White powder incidents, radioactive materials, clan labs, explosives and toxic spills - it's all in a day's work for firefighters at Shellharbour.
This is the Illawarra's only specialist HAZMAT station and in the average day, they get called to incidents that have the potential cause serious danger to health, property and the environment.
Three Shellharbour firefighters Vanessa McKellar, Simon Barritt and Trevor Brown recently undertook an intensive course at the Emergency Services Academy (ESA) in western Sydney to learn about dangers they could face and how they can protect the community.
Often they wore large protective suits - think space suits, only bigger - that protect them from toxins during their training.
They invited the Mercury to watch them in action in an airtight, fully-encapsulated suit worn during toxic vapour incidents.

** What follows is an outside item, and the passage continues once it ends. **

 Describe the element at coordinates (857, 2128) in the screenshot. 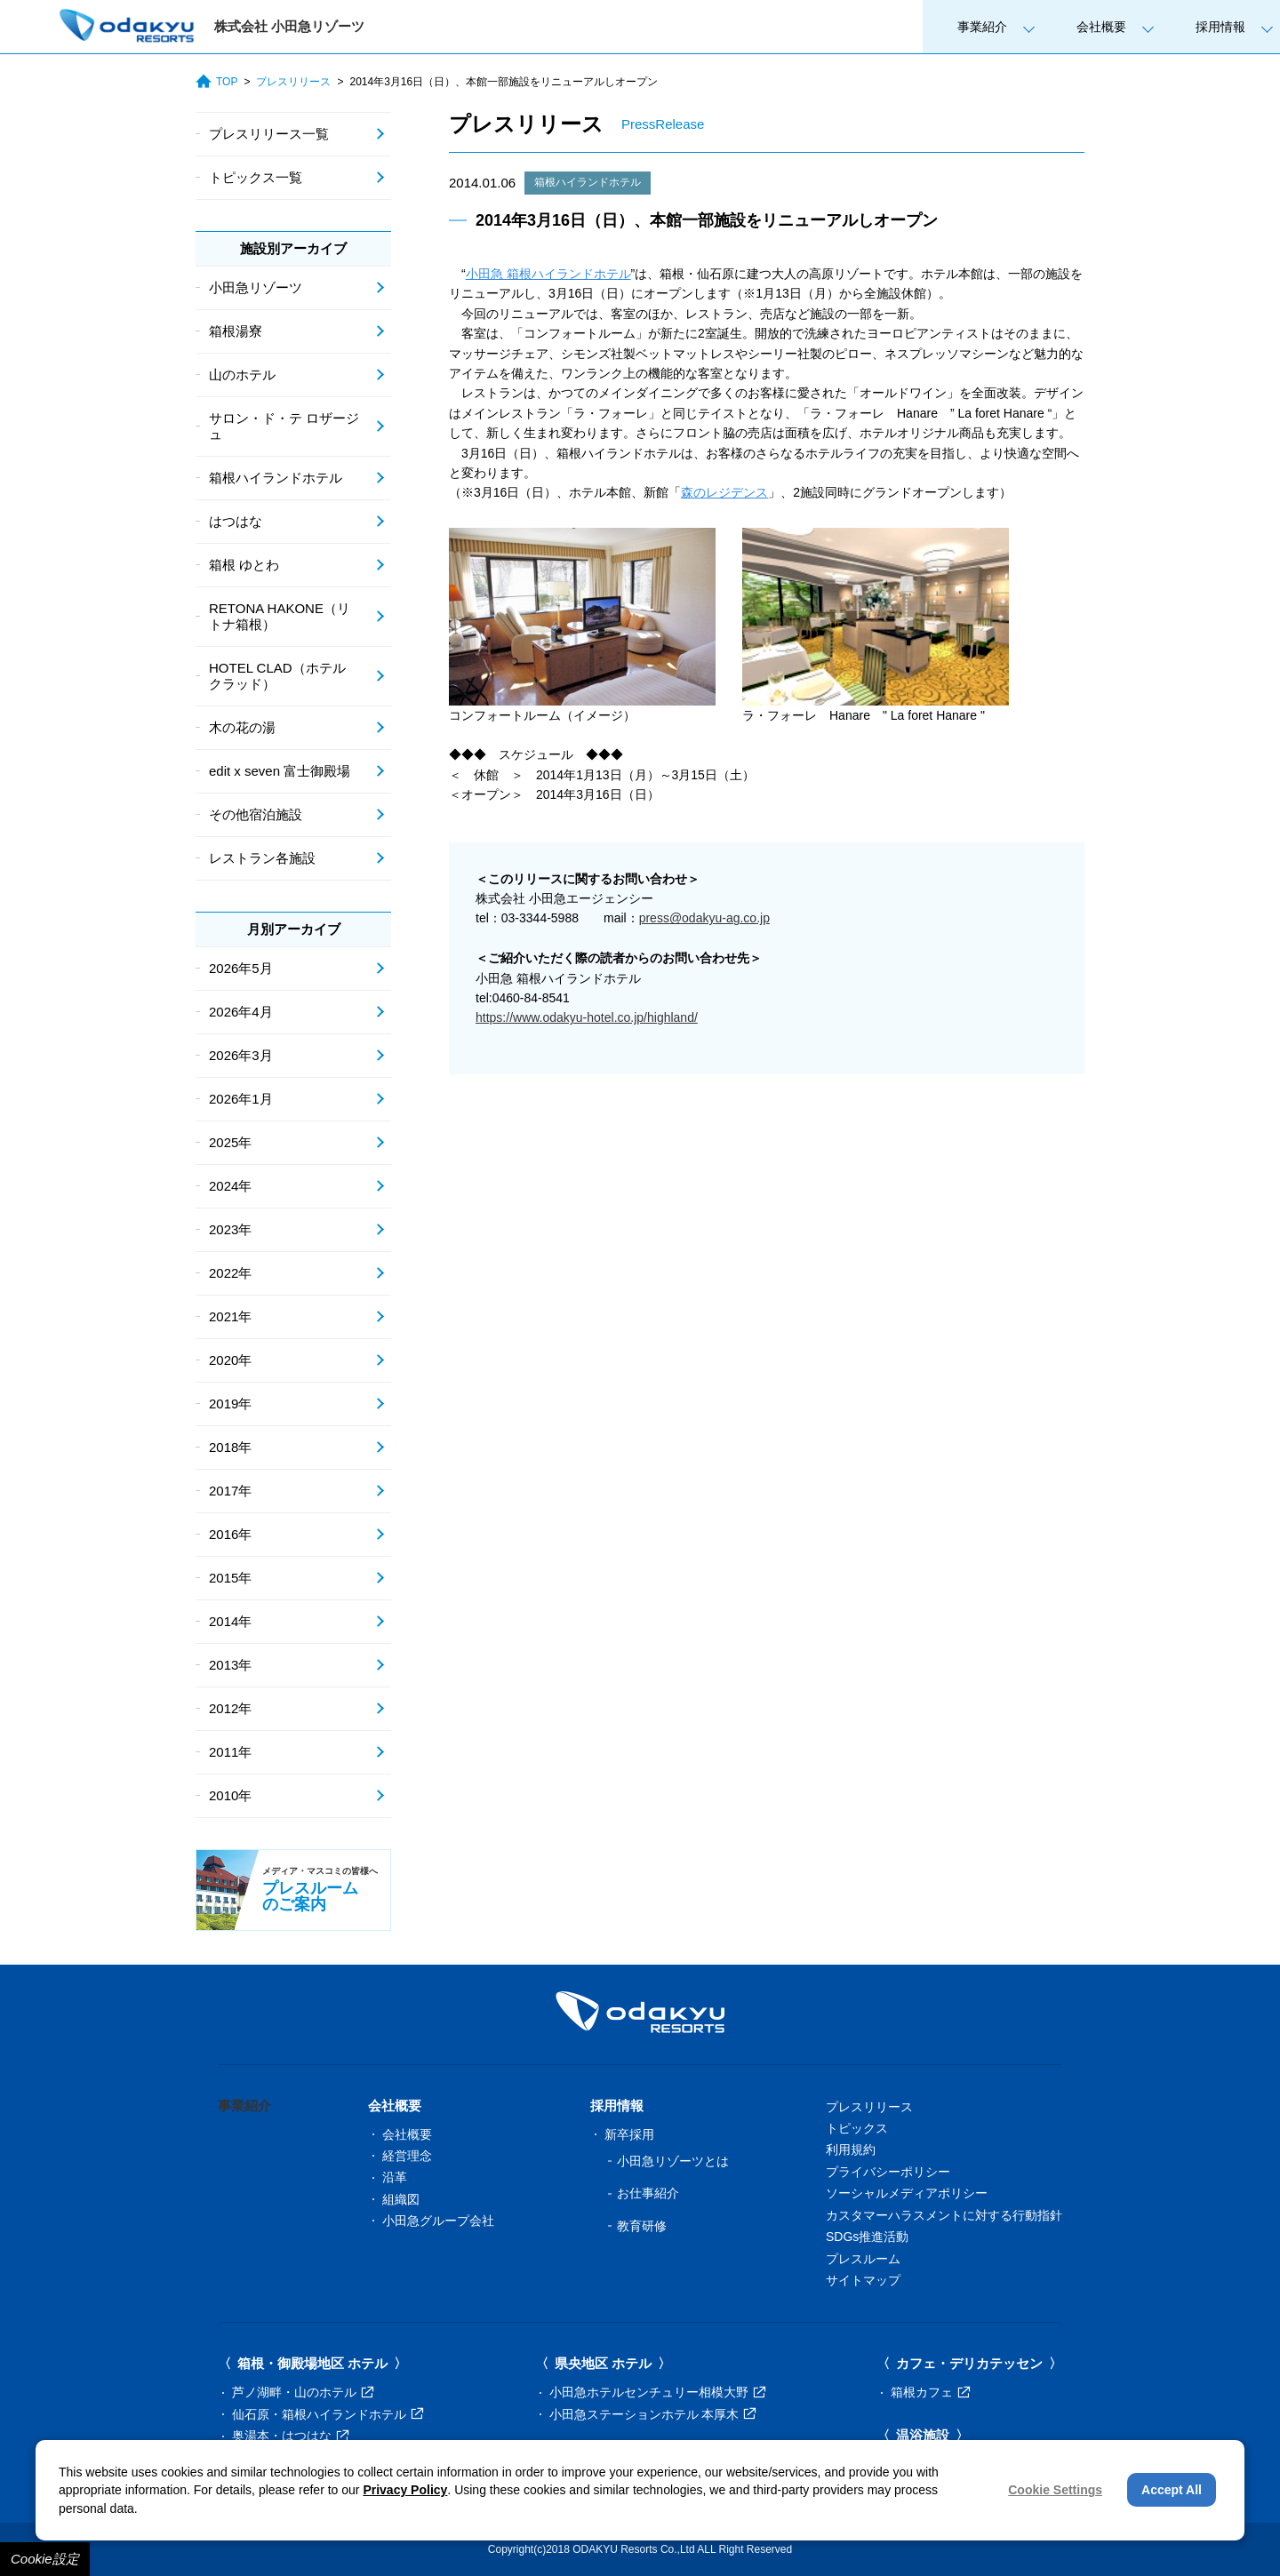 I see `トピックス` at that location.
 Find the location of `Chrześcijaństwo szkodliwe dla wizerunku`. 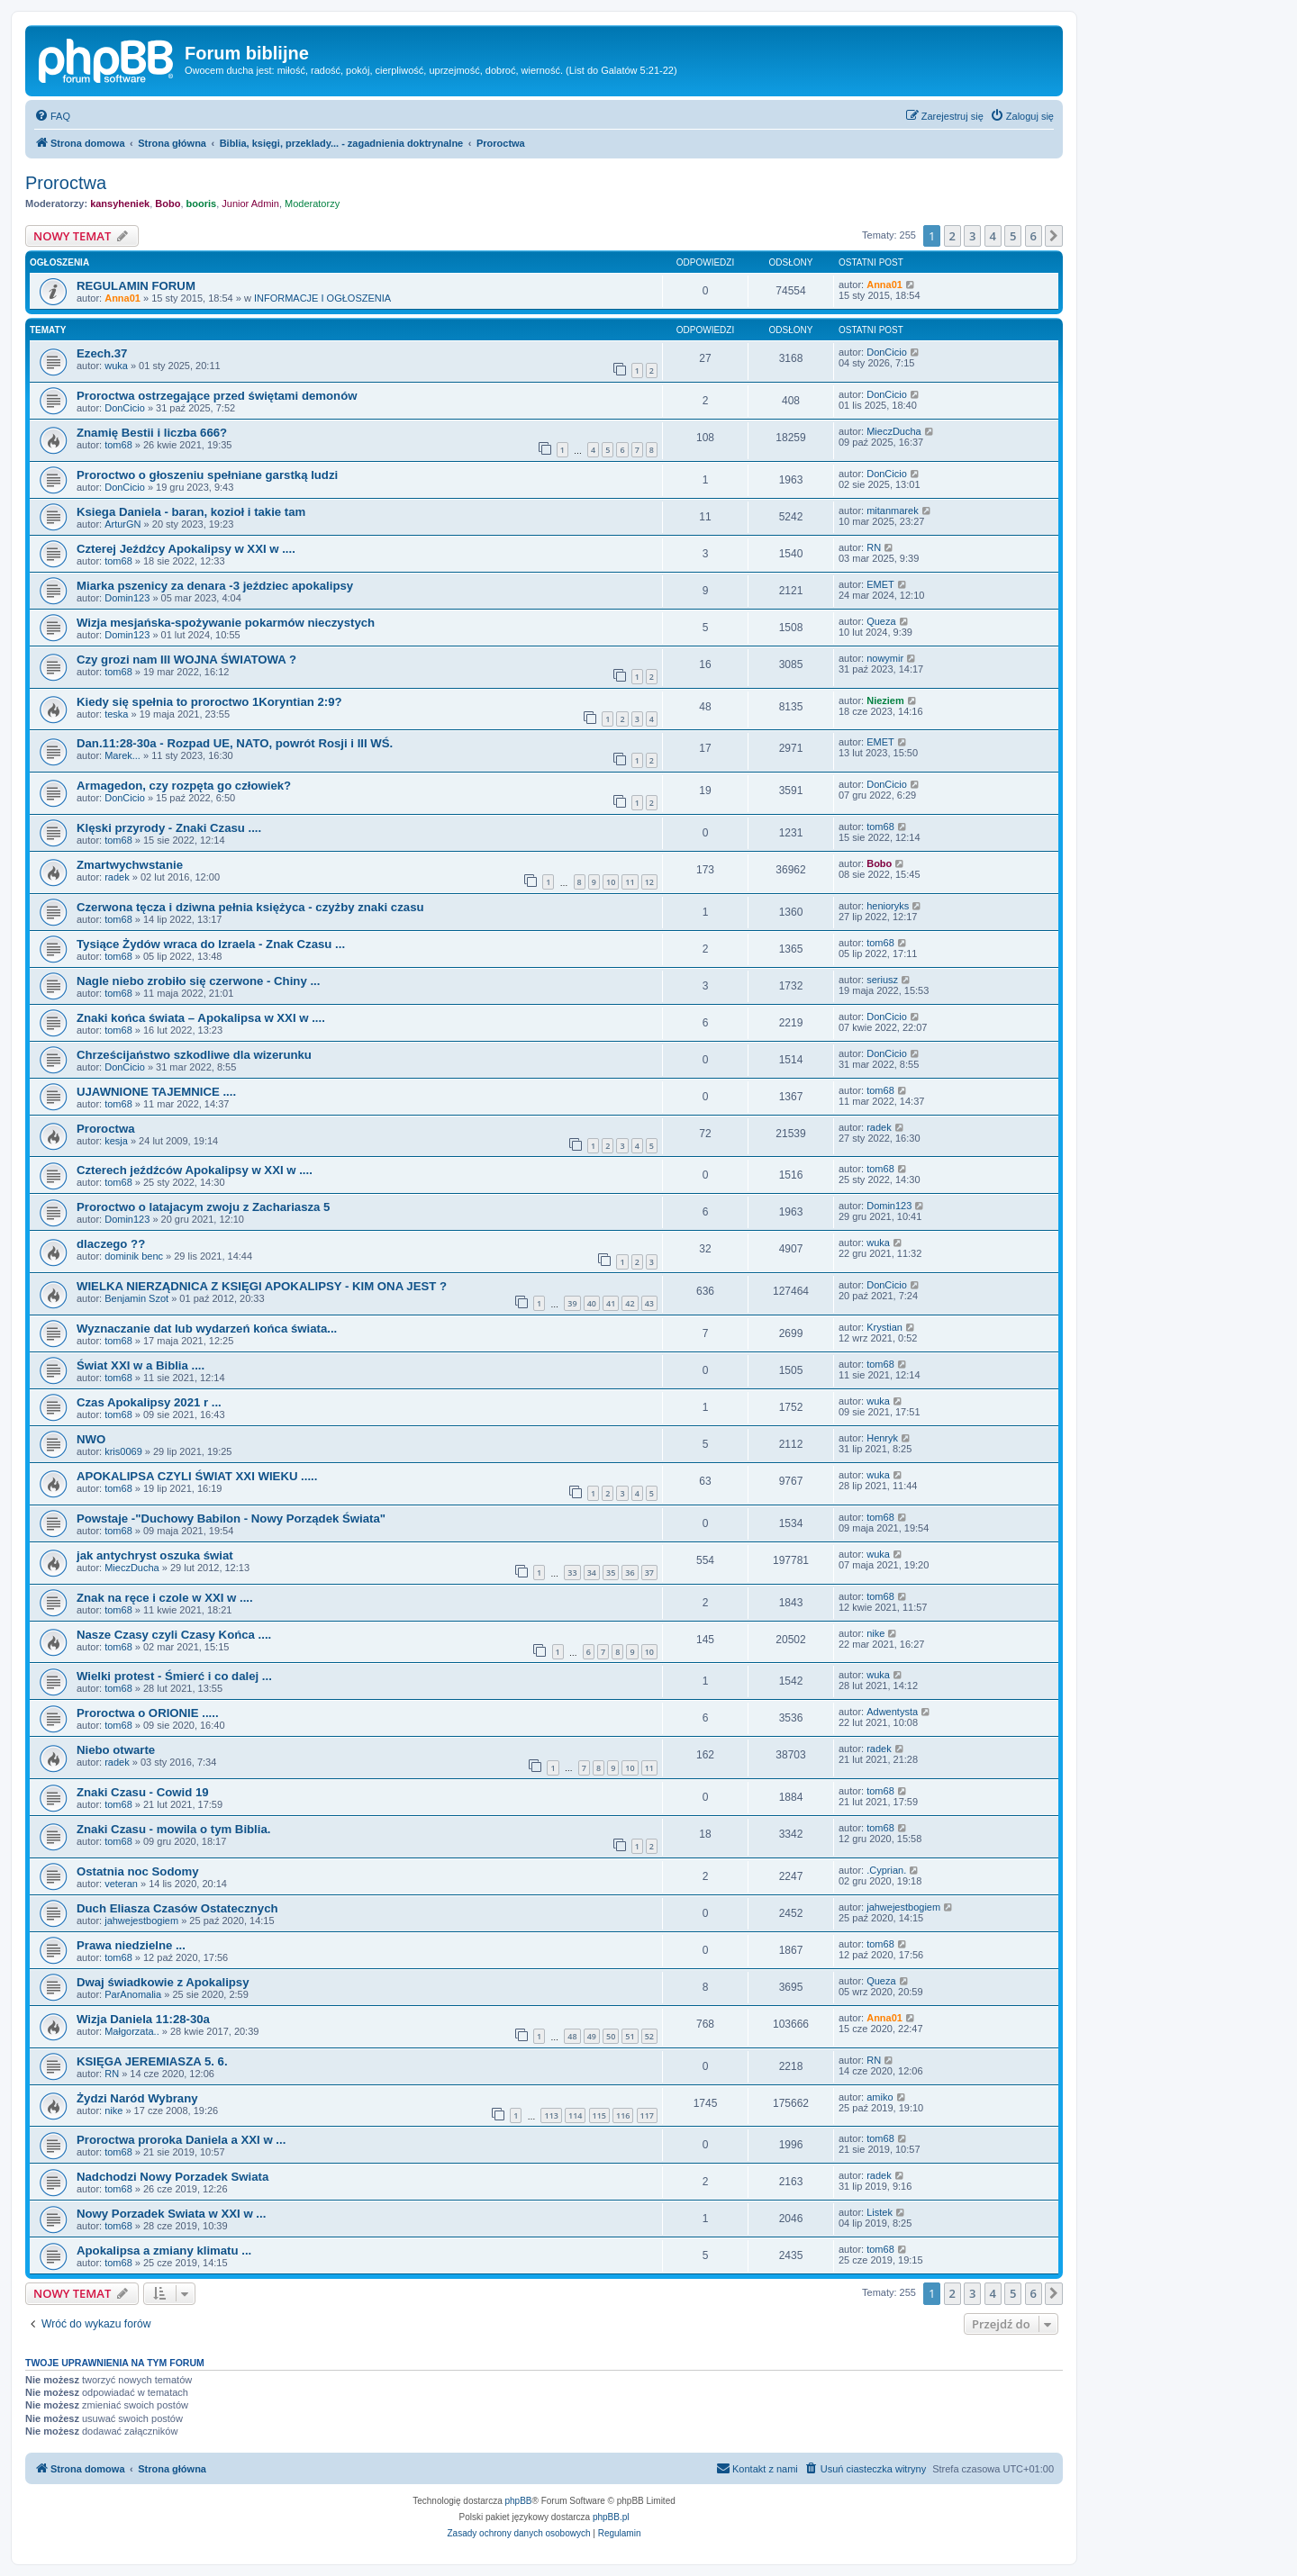 Chrześcijaństwo szkodliwe dla wizerunku is located at coordinates (194, 1055).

"We'd probably wear that if it was an unknown problem. If we go to a call and someone has been overcome by fumes and we don't know what it is," firefighter McKellar said
It's their highest level of protection and after this type of incident, firefighters are decontaminated to protect them from spreading possible toxins back to the fire station and home to their families.
McKellar and Barritt paired up to demonstrate how decontaminations are done under high-pressure hose systems.
During other scenarios, the NSW Police bomb squad, along with radioactive and chemical experts taught firefighters how to identify substances used in making drugs and explosives.
When police raid a property that had drugs or explosive equipment, firefighters will often attend and use their expertise to help keep officers and the community safe.
"With the drug lab side of it, our main role is to monitor the atmosphere and make sure that the working environment is safe for the police as they're collecting their evidence," McKellar said.
Police officers will also go through the same decontamination process after these incidents.
Crews also learnt how to find and assess radioactive materials during the course thanks to the Australian Nuclear Science and Technology Organisation at the nuclear reactor facility in Lucas Heights.
And, while a procession of secure vehicles carrying a dignitary might sound like something out of a Hollywood blockbuster, firefighters also learnt to handle emergency situations and attacks on a dignitary and to keep them safe.
In the Illawarra chemical spills and toxic materials are common.
"Domestic chemical things [incidents] can be something as simple as someone's mixed chlorine mix wrong to put in the pool. That could happen really easily," McKellar said.
In recent months Shellharbour's HAZMAT firefighters have been called to numerous boats that sank in Wollongong Harbour, chemicals being dumped in waterways, an acid leak and diesel spill.
They're also regularly called to gas leaks, spills from car accidents and household spills.
"I've been a fiery for 16 years before I've decided to do this and it's just a different avenue and you just do different things," firefighter Barritt said. "I've seen a fair few things just as a regular firefighter, so it was good to branch out and do something different and learn some new skills."